Me llamo Joaquín, soy antropólogo y estoy estudiando en este momento a los indios querandíes. En realidad, su verdadero nombre Quirã-ndi, deriva del guaraní "quirã" (sebo o manteca) y "ndi" ("con"). Es decir, eran gordos por comer alimentos ricos en grasas o aceites, que principalmente era en base a ñandúes, venados o guanacos que en esa época pastaban libremente por la zona.
Este grupo me interesa en particular, porque poco se sabe acerca de su desaparición. Solo que, de una población de más de 90.000 personas a la llegada de Garay, nada quedó que diera cuenta de su existencia.
Algunos investigadores sostienen que en realidad eran parte de un colectivo mayor, los pampas, integrantes de los puelches, y por eso no se sabe nada de ellos. Otros, que cambiaron su nombre, y eso hace que hayan “desaparecido” de la faz de la tierra.
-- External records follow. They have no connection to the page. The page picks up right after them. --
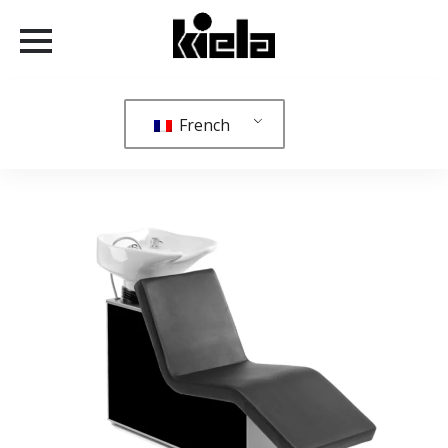
French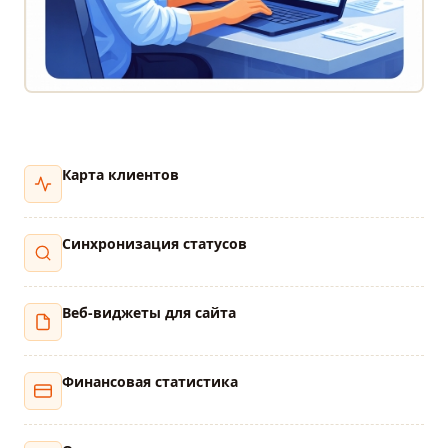
Карта клиентов
Синхронизация статусов
Веб-виджеты для сайта
Финансовая статистика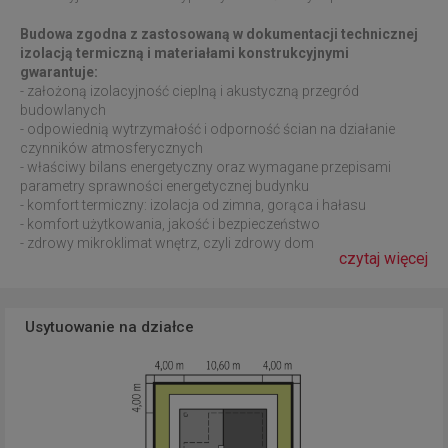
Budowa zgodna z zastosowaną w dokumentacji technicznej
izolacją termiczną i materiałami konstrukcyjnymi
gwarantuje:
- założoną izolacyjność cieplną i akustyczną przegród
budowlanych
- odpowiednią wytrzymałość i odporność ścian na działanie
czynników atmosferycznych
- właściwy bilans energetyczny oraz wymagane przepisami
parametry sprawności energetycznej budynku
- komfort termiczny: izolacja od zimna, gorąca i hałasu
- komfort użytkowania, jakość i bezpieczeństwo
- zdrowy mikroklimat wnętrz, czyli zdrowy dom
czytaj więcej
Usytuowanie na działce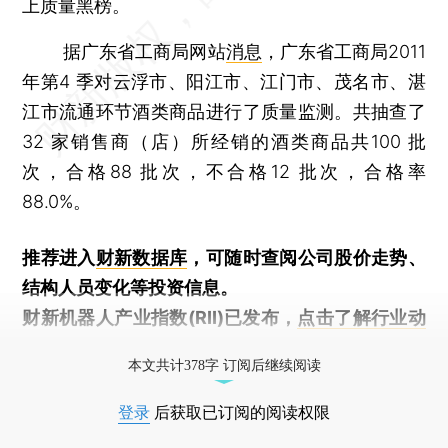
上质量黑榜。
据广东省工商局网站
消息
，广东省工商局2011
年第4 季对云浮市、阳江市、江门市、茂名市、湛
江市流通环节酒类商品进行了质量监测。共抽查了
32 家销售商（店）所经销的酒类商品共100 批
次，合格88 批次，不合格12 批次，合格率
88.0%。
推荐进入
财新数据库
，可随时查阅公司股价走势、
结构人员变化等投资信息。
财新机器人产业指数(RII)已发布，
点击了解行业动
态
本文共计378字 订阅后继续阅读
登录
后获取已订阅的阅读权限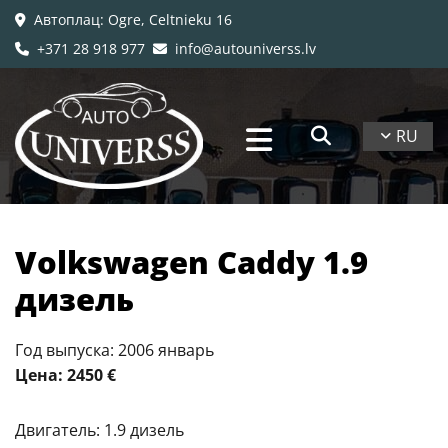
Автоплац
: Ogre, Celtnieku 16

+371 28 918 977
info@autouniverss.lv


RU
Volkswagen Caddy 1.9
дизель
Год выпуска: 2006 январь
Цена: 2450 €
Двигатель: 1.9 дизель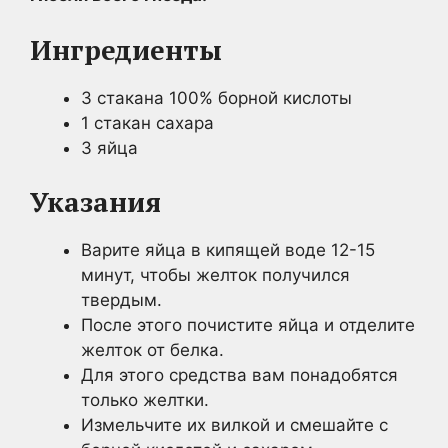
Ингредиенты
3 стакана 100% борной кислоты
1 стакан сахара
3 яйца
Указания
Варите яйца в кипящей воде 12-15
минут, чтобы желток получился
твердым.
После этого почистите яйца и отделите
желток от белка.
Для этого средства вам понадобятся
только желтки.
Измельчите их вилкой и смешайте с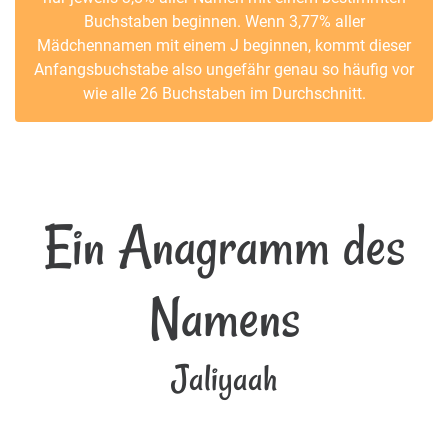
Buchstaben beginnen. Wenn 3,77% aller
Mädchennamen mit einem J beginnen, kommt dieser
Anfangsbuchstabe also ungefähr genau so häufig vor
wie alle 26 Buchstaben im Durchschnitt.
Ein Anagramm des
Namens
Jaliyaah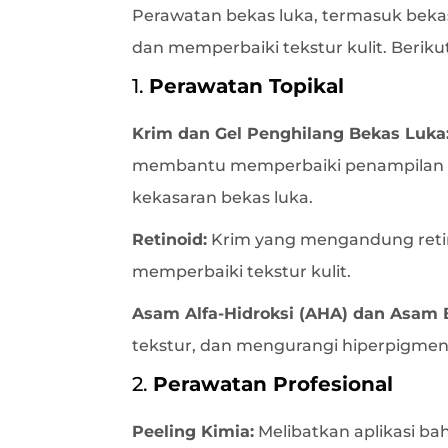
Perawatan bekas luka, termasuk beka
dan memperbaiki tekstur kulit. Beri
1.
Perawatan Topikal
Krim dan Gel Penghilang Bekas Luka
membantu memperbaiki penampilan bek
kekasaran bekas luka.
Retinoid:
Krim yang mengandung retino
memperbaiki tekstur kulit.
Asam Alfa-Hidroksi (AHA) dan Asam B
tekstur, dan mengurangi hiperpigment
2.
Perawatan Profesional
Peeling Kimia:
Melibatkan aplikasi ba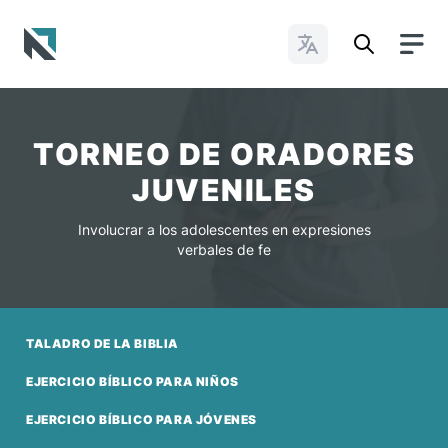
Cambiar idioma
Baptist State Convention of North Carolina
TORNEO DE ORADORES
JUVENILES
Involucrar a los adolescentes en expresiones
verbales de fe
TALADRO DE LA BIBLIA
EJERCICIO BÍBLICO PARA NIÑOS
EJERCICIO BÍBLICO PARA JÓVENES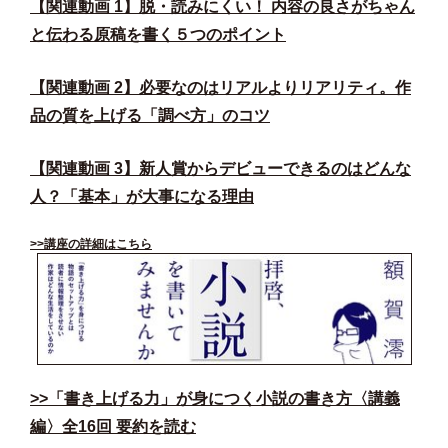
【関連動画 1】脱・読みにくい！ 内容の良さがちゃん
と伝わる原稿を書く５つのポイント
【関連動画 2】必要なのはリアルよりリアリティ。作
品の質を上げる「調べ方」のコツ
【関連動画 3】新人賞からデビューできるのはどんな
人？「基本」が大事になる理由
>>講座の詳細はこちら
>>「書き上げる力」が身につく小説の書き方〈講義
編〉全16回 要約を読む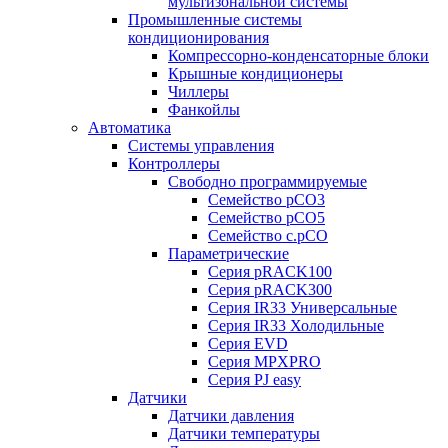
мультизональной системы
Промышленные системы
кондиционирования
Компрессорно-конденсаторные блоки
Крышные кондиционеры
Чиллеры
Фанкойлы
Автоматика
Системы управления
Контроллеры
Свободно программируемые
Семейство pCO3
Семейство pCO5
Семейство c.pCO
Параметрические
Серия pRACK100
Серия pRACK300
Серия IR33 Универсальные
Серия IR33 Холодильные
Серия EVD
Серия MPXPRO
Серия PJ easy
Датчики
Датчики давления
Датчики температуры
Y un tercer grupo, con el que adhiero, que fueron exterminados en las sucesivas incursiones para robarles la tierra.
Esta última opción es la que más certera me parece, sobre todo, considerando que la reserva (otrora cuidada y hoy un asentamiento de viviendas precarias) se encuentra enclavada en el Distrito de La Matanza, en cuyo centro poblacional existe una estación de tren llamada “Querandíes”. Altos, fornidos y nómades, dice la historia (aunque sin pruebas evidentes), que fue en las orillas del Río Matanza, en que estos hombres dieron muerte en combate a Don Diego, el hermano de Pedro de Mendoza, defendiendo su territorio. El cuento “El hambre”, de Mujica Lainez, bien podría estar dando cuenta de esta historia.
Pero volviendo a la mía, me siento comprometido con el estudio étnico de este grupo que grandes intrigas despiertan en la historia de nuestros orígenes. Para ello, y de acuerdo a mis íntimas convicciones, decidí explorar desde el método antropológico conocido como “emic”, nueva etno-antropología que permite situar la investigación desde el punto de vista del sujeto investigado. En este caso, la población matancera y los habitantes del suelo que fuera “reserva”. Por eso me mudo cerca del lugar, porque tengo la firme convicción de hallar alguna prueba de su pasaje por allí.
El lugar elegido es una casa frente al Autopista Richieri. Lugar medio inhóspito y solitario. Si quisiera describir la zona, trazaría dos perpendiculares. La primera, en el cruce de Camino de Cintura y Autopista, en el denominado Puente 12. Allí puedo describir, a la izquierda, como transitando desde la capital hacia el aeropuerto, una agencia de camiones Mercedes Benz y en la esquina de enfrente, la reserva-asentamiento, lindando con el río. A la derecha en la misma dirección, el Centro de Memoria-Verdad-Justicia que señala el lugar exacto del centro clandestino “El Vesubio”, y enfrente, la Jefatura Departamental de la Policía Bonaerense. Dicen las malas lenguas que debajo de la ampliación de esta ruta, durante las épocas negras del país, se encuentran muchos cuerpos que pasaron por el centro. En fin. Muertos de un lado y muertos del otro de la ruta. La Matanza. Nombre terrible.
La segunda perpendicular, en el Puente 13, donde está ubicada la casa que alquilo, y desde donde, pasando por debajo de la autopista, puedo acceder a la reserva. Lo demás, todo despoblado por varios kilómetros.
Yo vivo en una casa que queda al lado de la esquina. Sobre la misma vereda de la policía, pero unos 500/600 m más adelante. Está ubicada en un barrio viejo, ¡bhá! Un barrio de viejos. Solo tres vecinos. Viejos. Tan viejos que casi no se los ve porque no salen afuera.
La casa lindera, es la de la esquina. Vive una mujer teñida de rubio, de edad indescifrable, a la que se distingue desde lejos por el humo que despide su cuerpo. Es tan fumadora que cada uno de sus poros se transformaron en miles de pequeñas chimeneas por las que exhala toda la nicotina que no puede quedar atrapada en el interior.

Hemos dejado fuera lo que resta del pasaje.